Farmers market loses a pioneer

Albert Terry’s son-in-law Ephriam Walters on his final day at the Fillmore market.

PRODUCE FROM Terry Farms, picked just the day before, made its final appearance at the Fillmore Farmers Market on November 2 after owner Albert Terry died earlier in the week.

He was one of the original vendors when the market started in 2003 in the parking lot at Fillmore and Eddy, later to become the site of the Fillmore Heritage Center.

“He was there from the beginning,” said his daughter Lisa Terry-Walters. He had learned about the new market as a board member of the sponsoring Pacific Coast Farmers Market Association. 

“After going himself for the first couple of years, he started sending employees,” she said, but they soon wanted to quit. “It wasn’t worth it because they weren’t making enough even to cover the cost of going.”

So Terry started coming to Fillmore again and established an easy rapport with customers and the other farmers.

“He always knew that Fillmore was a special deal, and it became a market that was very personal for him,” his daughter said. “This is the only market he attended regularly himself.”

Terry Farms specialized in peaches — especially white varietals and old-fashioned clings — and pluots.

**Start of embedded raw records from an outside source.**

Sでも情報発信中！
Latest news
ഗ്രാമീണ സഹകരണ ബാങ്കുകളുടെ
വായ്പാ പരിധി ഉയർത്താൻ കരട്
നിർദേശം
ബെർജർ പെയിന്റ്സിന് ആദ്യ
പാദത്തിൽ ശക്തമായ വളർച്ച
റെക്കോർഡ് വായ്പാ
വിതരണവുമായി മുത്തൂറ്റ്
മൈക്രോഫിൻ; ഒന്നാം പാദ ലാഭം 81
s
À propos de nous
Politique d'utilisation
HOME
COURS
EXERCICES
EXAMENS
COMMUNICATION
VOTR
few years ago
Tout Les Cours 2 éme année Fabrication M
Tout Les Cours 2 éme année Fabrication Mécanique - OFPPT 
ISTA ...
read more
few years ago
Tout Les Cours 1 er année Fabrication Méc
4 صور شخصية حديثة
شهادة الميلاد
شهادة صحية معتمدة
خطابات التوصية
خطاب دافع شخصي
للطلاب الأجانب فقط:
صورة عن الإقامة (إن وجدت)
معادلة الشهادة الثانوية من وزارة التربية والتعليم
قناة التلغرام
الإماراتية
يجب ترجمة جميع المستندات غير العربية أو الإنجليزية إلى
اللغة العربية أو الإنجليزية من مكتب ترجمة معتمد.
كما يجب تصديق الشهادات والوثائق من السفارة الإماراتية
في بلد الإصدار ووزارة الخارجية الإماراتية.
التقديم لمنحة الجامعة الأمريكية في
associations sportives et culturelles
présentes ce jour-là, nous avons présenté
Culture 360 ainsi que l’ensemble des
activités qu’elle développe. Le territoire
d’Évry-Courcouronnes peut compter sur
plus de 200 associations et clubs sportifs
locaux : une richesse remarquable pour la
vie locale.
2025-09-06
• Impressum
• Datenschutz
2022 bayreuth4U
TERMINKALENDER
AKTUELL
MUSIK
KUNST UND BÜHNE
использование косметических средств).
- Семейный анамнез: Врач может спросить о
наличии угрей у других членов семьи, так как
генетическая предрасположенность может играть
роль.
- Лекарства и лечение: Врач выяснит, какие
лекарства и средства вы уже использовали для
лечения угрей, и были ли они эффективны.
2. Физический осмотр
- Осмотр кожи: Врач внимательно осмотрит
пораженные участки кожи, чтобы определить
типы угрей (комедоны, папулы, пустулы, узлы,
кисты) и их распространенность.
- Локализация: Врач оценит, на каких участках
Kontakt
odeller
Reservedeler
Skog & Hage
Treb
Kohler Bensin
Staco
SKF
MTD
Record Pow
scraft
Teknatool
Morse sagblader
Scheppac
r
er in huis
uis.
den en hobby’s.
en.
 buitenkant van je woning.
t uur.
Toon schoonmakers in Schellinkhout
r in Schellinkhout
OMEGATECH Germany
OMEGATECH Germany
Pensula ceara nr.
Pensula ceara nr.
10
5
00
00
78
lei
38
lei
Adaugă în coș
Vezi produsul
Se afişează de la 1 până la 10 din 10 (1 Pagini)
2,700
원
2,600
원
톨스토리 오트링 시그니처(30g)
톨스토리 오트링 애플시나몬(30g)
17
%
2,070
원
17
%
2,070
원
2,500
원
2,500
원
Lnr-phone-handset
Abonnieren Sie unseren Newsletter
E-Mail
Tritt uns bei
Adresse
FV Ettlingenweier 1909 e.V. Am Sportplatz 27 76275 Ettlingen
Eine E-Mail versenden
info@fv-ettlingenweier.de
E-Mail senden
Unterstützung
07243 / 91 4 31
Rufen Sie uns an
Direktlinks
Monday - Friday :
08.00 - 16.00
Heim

In the fall there were grapes, persimmons and pomegranates.

A decade ago, Terry asked his son-in-law, the tough ex-Marine Ephriam Walters, to come with him to Fillmore. “So I cancelled my fishing trip and came,” Walters said. For the past five years, Walters has been in charge, and has built a strong base of customers who return every week for his fresh fruit and no-nonsense approach.

“When I got out of the Marines, it was hard for me to transition,” Walters said on his final Saturday morning at the Fillmore market, as he bade farewell to his regulars. “This market has helped me. It has changed so much, but a lot of these people I’ve been dealing with for 10 years.”

Walters said the market paid Terry’s medical bills in recent years as he battled heart disease and had to stay close to the ranch he farmed for 51 years in Denair, in Stanislaus County.

Now the family is putting the farm on the market.

“Our family is very hopeful the farm will be purchased by another farmer who will continue to be as passionate about the products the farm produces as my dad was,” said Terry’s daughter, and Ephriam’s wife, Lisa. “With any luck, they will be able to attend the Fillmore market.”